Task goal:
Every entry must reappear in your answer exactly as written, though its pictures must not.
*** Records for this task ***
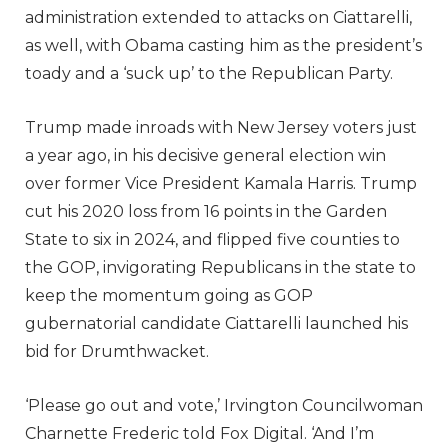
administration extended to attacks on Ciattarelli,
as well, with Obama casting him as the president’s
toady and a ‘suck up’ to the Republican Party.
Trump made inroads with New Jersey voters just
a year ago, in his decisive general election win
over former Vice President Kamala Harris. Trump
cut his 2020 loss from 16 points in the Garden
State to six in 2024, and flipped five counties to
the GOP, invigorating Republicans in the state to
keep the momentum going as GOP
gubernatorial candidate Ciattarelli launched his
bid for Drumthwacket.
‘Please go out and vote,’ Irvington Councilwoman
Charnette Frederic told Fox Digital. ‘And I’m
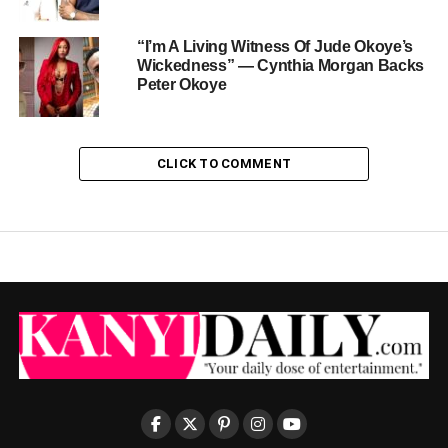
“I’m A Living Witness Of Jude Okoye’s
Wickedness” — Cynthia Morgan Backs
Peter Okoye
CLICK TO COMMENT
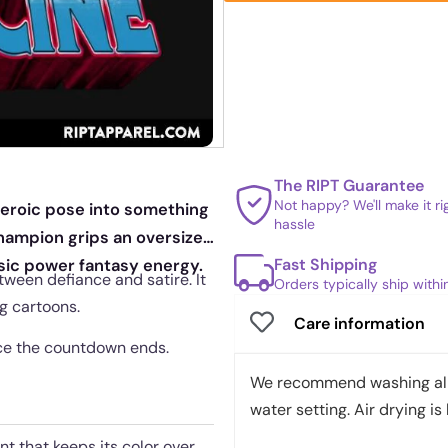
The RIPT Guarantee
Not happy? We'll make it r
 heroic pose into something
hassle
hampion grips an oversized
Fast Shipping
ssic power fantasy energy.
ween defiance and satire. It
Orders typically ship with
g cartoons.
Care information
once the countdown ends.
We recommend washing all 
water setting. Air drying is 
nt that keeps its color over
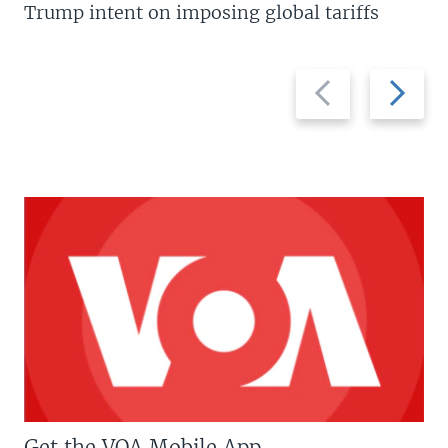
Trump intent on imposing global tariffs
Previous
Next
slide
slide
Get the VOA Mobile App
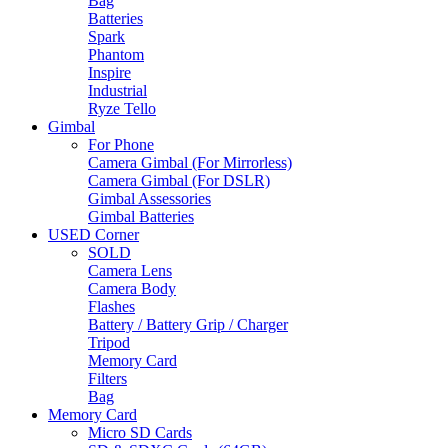
Bag
Batteries
Spark
Phantom
Inspire
Industrial
Ryze Tello
Gimbal
For Phone
Camera Gimbal (For Mirrorless)
Camera Gimbal (For DSLR)
Gimbal Assessories
Gimbal Batteries
USED Corner
SOLD
Camera Lens
Camera Body
Flashes
Battery / Battery Grip / Charger
Tripod
Memory Card
Filters
Bag
Memory Card
Micro SD Cards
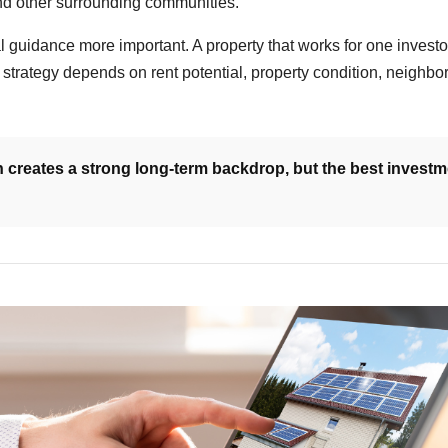
and other surrounding communities.
al guidance more important. A property that works for one investo
ht strategy depends on rent potential, property condition, neigh
 creates a strong long-term backdrop, but the best investme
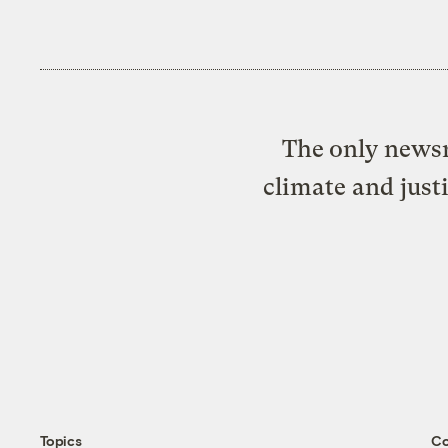
The only newsr
climate and just
Topics
C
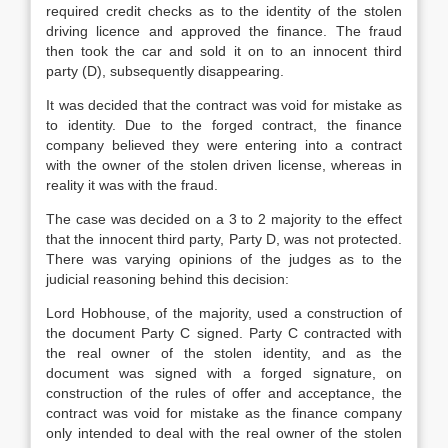
required credit checks as to the identity of the stolen
driving licence and approved the finance. The fraud
then took the car and sold it on to an innocent third
party (D), subsequently disappearing.
It was decided that the contract was void for mistake as
to identity. Due to the forged contract, the finance
company believed they were entering into a contract
with the owner of the stolen driven license, whereas in
reality it was with the fraud.
The case was decided on a 3 to 2 majority to the effect
that the innocent third party, Party D, was not protected.
There was varying opinions of the judges as to the
judicial reasoning behind this decision:
Lord Hobhouse, of the majority, used a construction of
the document Party C signed. Party C contracted with
the real owner of the stolen identity, and as the
document was signed with a forged signature, on
construction of the rules of offer and acceptance, the
contract was void for mistake as the finance company
only intended to deal with the real owner of the stolen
*** End of Records for this task ***
Result:
administration extended to attacks on Ciattarelli,
as well, with Obama casting him as the president’s
toady and a ‘suck up’ to the Republican Party.
Trump made inroads with New Jersey voters just
a year ago, in his decisive general election win
over former Vice President Kamala Harris. Trump
cut his 2020 loss from 16 points in the Garden
State to six in 2024, and flipped five counties to
the GOP, invigorating Republicans in the state to
keep the momentum going as GOP
gubernatorial candidate Ciattarelli launched his
bid for Drumthwacket.
‘Please go out and vote,’ Irvington Councilwoman
Charnette Frederic told Fox Digital. ‘And I’m
“I’m A Living Witness Of Jude Okoye’s
Wickedness” — Cynthia Morgan Backs
Peter Okoye
CLICK TO COMMENT
The RIPT Guarantee
Not happy? We'll make it r
 heroic pose into something
hassle
hampion grips an oversized
Fast Shipping
ssic power fantasy energy.
ween defiance and satire. It
Orders typically ship with
g cartoons.
Care information
once the countdown ends.
We recommend washing all 
water setting. Air drying is 
nt that keeps its color over
Trump intent on imposing global tariffs
Previous
Next
slide
slide
Get the VOA Mobile App
Bag
Batteries
Spark
Phantom
Inspire
Industrial
Ryze Tello
Gimbal
For Phone
Camera Gimbal (For Mirrorless)
Camera Gimbal (For DSLR)
Gimbal Assessories
Gimbal Batteries
USED Corner
SOLD
Camera Lens
Camera Body
Flashes
Battery / Battery Grip / Charger
Tripod
Memory Card
Filters
Bag
Memory Card
Micro SD Cards
and other surrounding communities.
al guidance more important. A property that works for one investo
ht strategy depends on rent potential, property condition, neigh
 creates a strong long-term backdrop, but the best investme
The only newsr
climate and just
Topics
C
required credit checks as to the identity of the stolen
driving licence and approved the finance. The fraud
then took the car and sold it on to an innocent third
party (D), subsequently disappearing.
It was decided that the contract was void for mistake as
to identity. Due to the forged contract, the finance
company believed they were entering into a contract
with the owner of the stolen driven license, whereas in
reality it was with the fraud.
The case was decided on a 3 to 2 majority to the effect
that the innocent third party, Party D, was not protected.
There was varying opinions of the judges as to the
judicial reasoning behind this decision:
Lord Hobhouse, of the majority, used a construction of
the document Party C signed. Party C contracted with
the real owner of the stolen identity, and as the
document was signed with a forged signature, on
construction of the rules of offer and acceptance, the
contract was void for mistake as the finance company
only intended to deal with the real owner of the stolen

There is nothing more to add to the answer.